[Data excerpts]
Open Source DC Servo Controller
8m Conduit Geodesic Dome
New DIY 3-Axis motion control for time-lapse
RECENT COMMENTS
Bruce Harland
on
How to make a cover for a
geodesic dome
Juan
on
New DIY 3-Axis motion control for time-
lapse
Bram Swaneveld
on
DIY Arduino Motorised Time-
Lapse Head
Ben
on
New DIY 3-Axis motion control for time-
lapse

--

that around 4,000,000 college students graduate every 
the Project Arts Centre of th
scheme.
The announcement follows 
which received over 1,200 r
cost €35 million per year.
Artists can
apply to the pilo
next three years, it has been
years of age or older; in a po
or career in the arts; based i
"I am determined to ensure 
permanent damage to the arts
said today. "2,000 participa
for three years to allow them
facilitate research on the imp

EXERCISE = Only the lines above starting at the line that holds "determined to ensure" and ending at the line that holds "facilitate research on the imp" are to be repeated, exactly and in full.

ANSWER FOR THIS EXERCISE =
"I am determined to ensure 
permanent damage to the arts
said today. "2,000 participa
for three years to allow them
facilitate research on the imp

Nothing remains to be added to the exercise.